Transformer transformer = TransformerFactory.newInstance().newTransformer(); 
transformer.transform(new DOMSource(dom), new 
javax.xml.transform.stream.StreamResult(writer)); 
String xml = writer.toString(); 
System.out.println(" ACTUAL: " + xml); 

InputSource inputSource = new InputSource(); 
inputSource.setCharacterStream(new StringReader(xml)); 
System.out.println("ACTUAL PARSED CHAR " + 
documentBuilder.parse(inputSource).getDocumentElement().getTextContent()); 
{code}

  was:
When trying to serialize XML with char consisting of unicode surogate char 
"\uD840\uDC0B" I have tried several and non worked.
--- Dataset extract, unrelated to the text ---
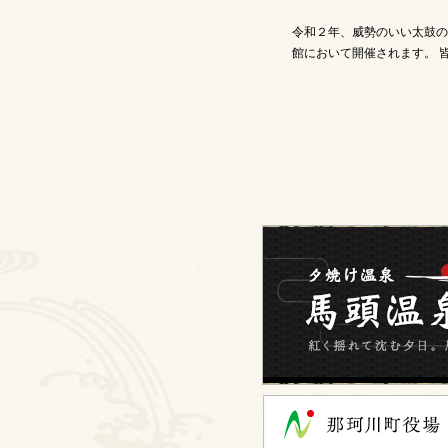
令和２年、威勢のいい太鼓の
館において開催されます。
XML Transformer creates XML 
string with escaped surogate pair separately, which makes XML unparseable. eg.: 
SAXParseException; Character reference "&#55360" is an invalid XML character.

 
{code:java|title=Output}
kec@phoebe:~/Downloads$ java -version
java version "1.8.0_171"
Java(TM) SE Runtime Environment (build 1.8.0_171-b11)
Java HotSpot(TM) 64-Bit Server VM (build 25.171-b11, mixed mode)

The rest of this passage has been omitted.